Cryptocurrency has been in the news due to the Cryptocurrency & Regulation of Digital Currency Bill, 2021. This legislative proposal seeks to bar Indian citizens and companies from using crypto assets like bitcoin. With bitcoin’s market capitalisation exceeding $1 trillion and virtual currencies gaining acceptance among investors worldwide, we are analyzing the future of crypto in India.
Cryptocurrency is a digital medium of exchange that can be used for online trading or stored in a ledger like gold assets. Unlike fiat money like INR or USD, crypto is decentralized and remains unregulated by a central bank.
Ever since Fund Manager Paul Tudor Jones first embraced bitcoin as an investment, crypto has come a long way, from high-profile investors to large companies like Tesla getting on the bandwagon. What do these recent steps mean in the context of India? Has crypto really achieved legitimacy and acceptance?
On the one hand, there are investment banks like JP Morgan Chase that project bitcoin to surge upwards as an asset class in the long run. On the other side, there are governments planning to ban all private cryptocurrencies. As the Cryptocurrency Bill awaits presentation in the Indian Parliament, here are both angles on the issue.
Virtual currency growing for the better:
Virtual currencies are finding increased adoption globally. The COVID-19 pandemic has also opened up doors for the mainstream public. As nearly every industry faced the impact of economic uncertainties, the crypto market grew significantly with multiple use cases coming to the fore. With mass acceptance, the volatility issues are expected to ease.
The Indian industry is responding to the rise of bitcoin with better awareness, technology adoption, and self-regulation. Today, there are over 1 crore Indians who are saving, investing, and earning through the thriving crypto economy. Virtual exchanges have, thus, become a lifeline for Indian traders. Prohibiting its growth would set the country back by several years. According to a recent Financial Express article, a ban on crypto would be akin to blocking the internet back in the 1990s. “It is sad to see the lens with which Indian regulators are looking at a noble technology that can only bring transparency and align people to contribute positively at a scale,” says the CEO of bitcoin exchange Binance.
In March 2020, the Supreme Court of India gave a landmark judgment that lifted an RBI-imposed ban on cryptocurrency.

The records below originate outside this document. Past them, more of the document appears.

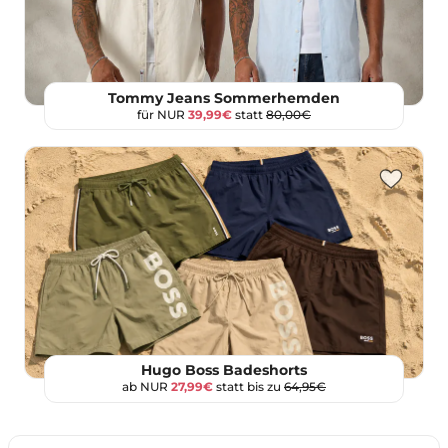
Tommy Jeans Sommerhemden
für NUR
39,99€
statt
80,00€
Hugo Boss Badeshorts
ab NUR
27,99€
statt bis zu
64,95€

The RBI had barred regular banks from providing accounts for virtual exchange, thereby curtailing consumers from trading, but the SC order made electronic money operational again (check either/view’s article on this issue here).
Evidence from foreign countries also suggests that a ban may not be beneficial. It can lead to the emergence of fake exchanges or drive-up over-the-counter markets for virtual currencies. Back when the Russian government ruled to make crypto a digital financial asset, they recognized the fact that legalizing its use can bring transparency and lessen fraud. A complete disqualification may lead to creation of black markets.
Challenges of sustainable regulation:
Despite crypto asset’s advantages of anonymity and security, central banks around the world are concerned about their non-regulatory nature. They can prove to be a sinister force by funding terrorists and fueling illegal trade, among other crimes and illicit activities. This was partly why the RBI was closely watching the developments of virtual currencies in India.
The absence of regulation spells catastrophe for the global economy; we can’t rely on self-regulation alone. To manage cryptocurrency sustainably, we need comprehensive legislation to register and monitor it. Despite the popularity, the relative obscurity of electronic money makes it harder to regulate. This may leave markets vulnerable to fraud and manipulation. National regulatory bodies, along with intergovernmental organizations like the UN, and Interpol, need to engage in this process. And crypto exchanges would have to comply with Anti-Money Laundering, KYC, and other transactional norms. Even financial experts back home have spoken in favour of regulation. Speaking to the Economic Times, Akshay Aggarwal (Managing Trustee of Blockchained India) acknowledged the need of a foreign exchange management policy for cryptocurrency. This would be integral to weed out bad actors from virtual exchanges.
Another concern is crypto pollution or unsustainable energy usage. Research studies have pointed out that the bitcoin system is powered by more electricity than what is required by the entire population of Denmark. So, the regulatory aspect would have to consider the environmental aspect of such blockchain applications.
So, one could argue that the regulations are not about posing hindrance to a growing sector but targeted at protecting broader consumer interests. By the time we have safer options available, the future of crypto in India remains vague.